Sempat Koma 4 Hari, Satpam RS Bekasi Korban Penganiayaan Remaja Mulai Membaik Megapolitan 7 April 2025

Sempat Koma 4 Hari, Satpam RS Bekasi Korban Penganiayaan Remaja Mulai Membaik
                
                    
                        
                            Megapolitan
                        
                        7 April 2025

Sempat Koma 4 Hari, Satpam RS Bekasi Korban Penganiayaan Remaja Mulai Membaik
Tim Redaksi
BEKASI, KOMPAS.com
– Sutiyono (39), satpam Rumah Sakit Mitra Keluarga Bekasi Barat, Kota Bekasi, sempat koma selama empat hari usai dianiaya seorang remaja berinisial AF.
Kini, kondisi Sutiyono berangsur membaik meski masih dirawat intensif di Rumah Sakit Mitra Keluarga Bekasi Barat. 
“Alhamdulillah sudah mulai membaik setelah kemarin sempat koma di ICU selama empat hari,” ujar istri korban, Ratrichsani (30), saat ditemui di Rumah Sakit Mitra Keluarga Bekasi Barat, Senin (7/4/2025).
Ratri, sapaannya, mengungkapkan, sang suami mengalami gegar otak ringan setelah dibanting oleh pelaku. Akibatnya, Sutiyono sempat hilang ingatan untuk beberapa saat.
“Karena benturan yang sangat kencang mungkin ya, jadi dia agak lupa setelah kejadian,” ungkap Ratri.

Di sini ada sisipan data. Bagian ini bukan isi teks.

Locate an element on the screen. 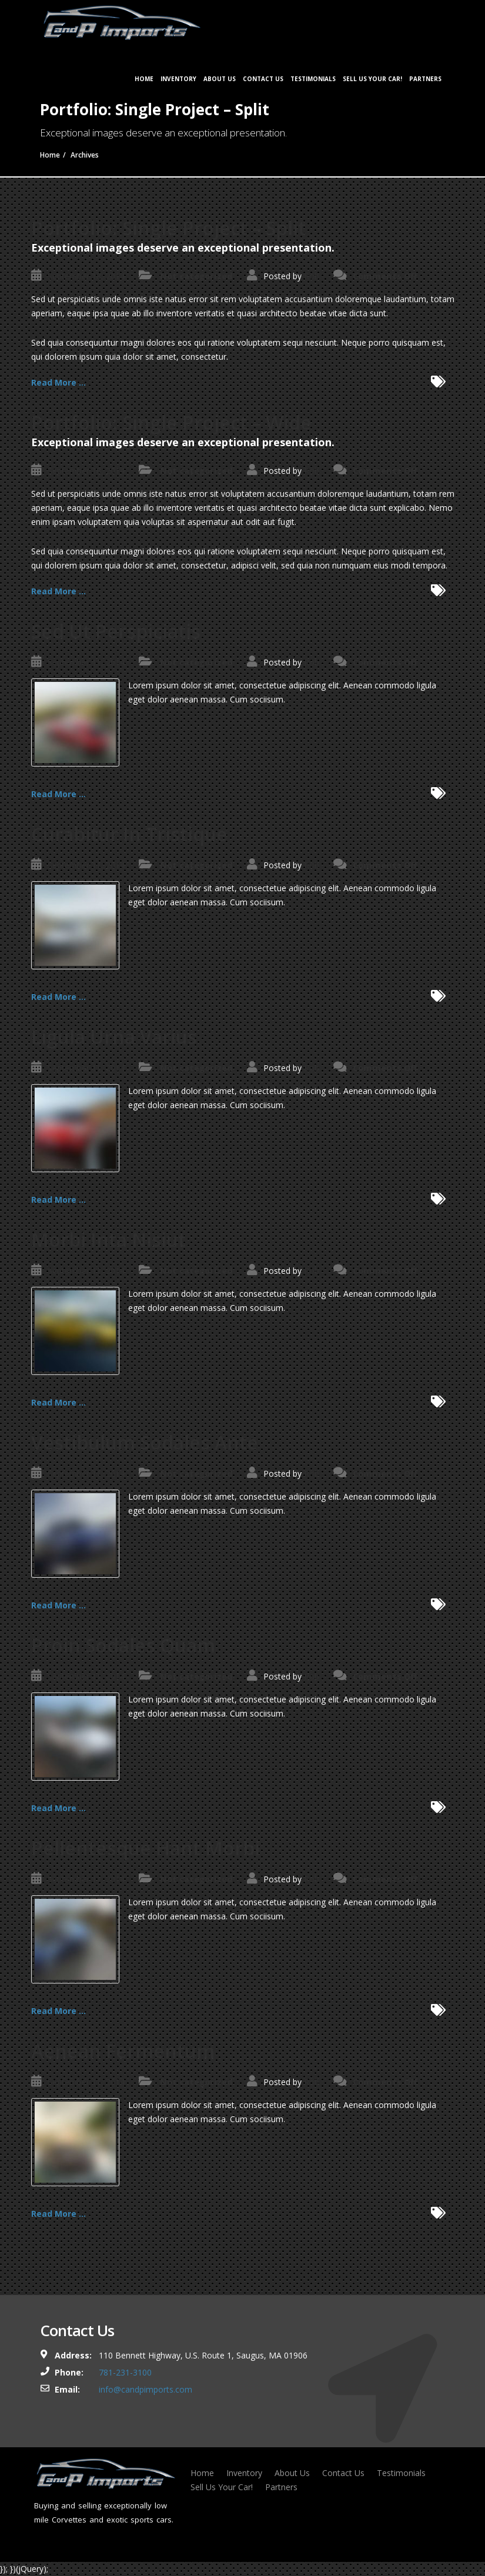 The width and height of the screenshot is (485, 2576). Portfolio: Single Project – Wide is located at coordinates (171, 422).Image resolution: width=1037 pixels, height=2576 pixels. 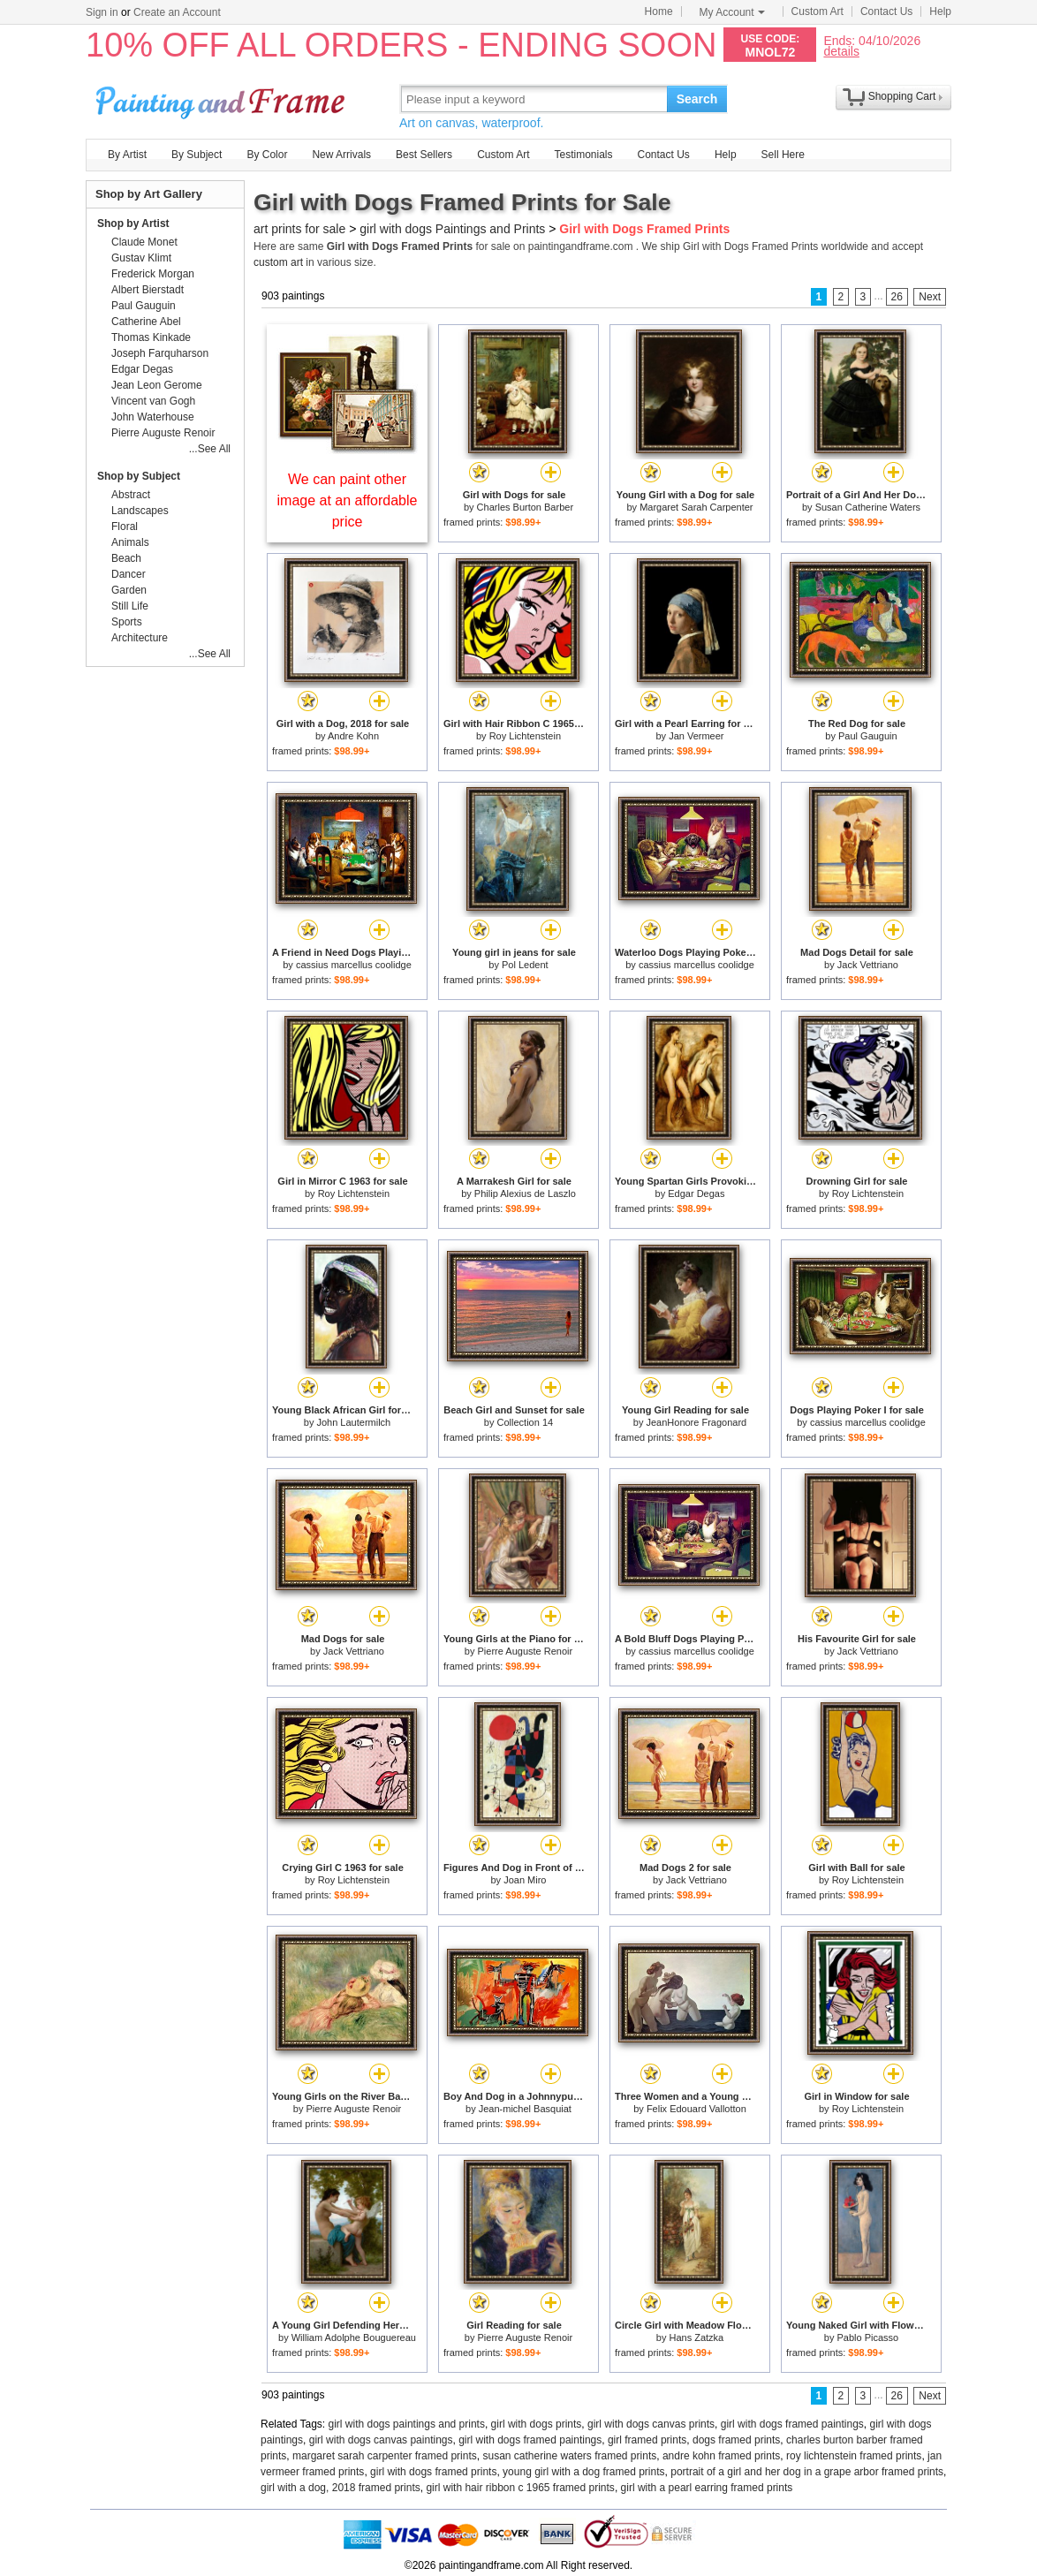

Meski demikian, Ratri bilang, kini ingatan suaminya berangsur membaik. Bahkan, Sutiyono sudah bisa berkomunikasi dengan lancar.
Meski begitu, Sutiyono tetap memerlukan perawatan lebih lanjut.
Apalagi, kondisi Sutiyono sebelumnya sempat menurun setelah sempat dibawa pulang ke kediamannya di Bekasi Utara.
“Alhamdulillah sekarang sudah mulai membaik ya. Cuma kan kemarin sudah sempet pulang, tapi sekarang ngedrop lagi, dibawa lagi kesini jadinya,” imbuh dia.
Adapun Sutiyono menjadi korban penganiayaan oleh AF yang merupakan keluarga pasien pada Sabtu (29/3/2025) pukul 22.00 WIB.
Kuasa hukum Sutiyono, Subadria Nuka, mengungkapkan, korban menegur salah satu pengunjung rumah sakit yang menggunakan mobil berknalpot brong di area Instalasi Gawat Darurat (IGD).
“Pengunjung tersebut juga memarkirkan kendaraannya tidak sesuai dengan standar operasional prosedur (SOP) rumah sakit, sehingga menghalangi jalur ambulans,” ujar Subadria dalam keterangannya, Sabtu.
Namun, pelaku tidak terima ditegur oleh korban. AF kemudian menarik kerah seragam Sutiyono, membanting, dan mencekik hingga korban mengalami kejang dan kritis.
Akibat insiden tersebut, korban harus menjalani perawatan intensif di ruang ICU selama empat hari.
“Setelah empat hari berlalu, keluarga pelaku sama sekali tidak menunjukkan penyesalan atau meminta maaf,” ujar Stein Siahaan yang juga merupakan kuasa hukum korban. 
Pihak RS Mitra Keluarga Bekasi disebut mendukung penuh proses hukum yang berjalan, termasuk memberikan rekaman CCTV dan bukti lainnya yang dibutuhkan penyidik.
“Rumah sakit sudah merespons, tinggal menunggu proses hukum di kepolisian. Semua bukti yang diperlukan akan disediakan oleh pihak rumah sakit,” tambah dia.
Hingga saat ini, kasus tersebut masih dalam proses penyelidikan oleh Polres Metro Bekasi Kota.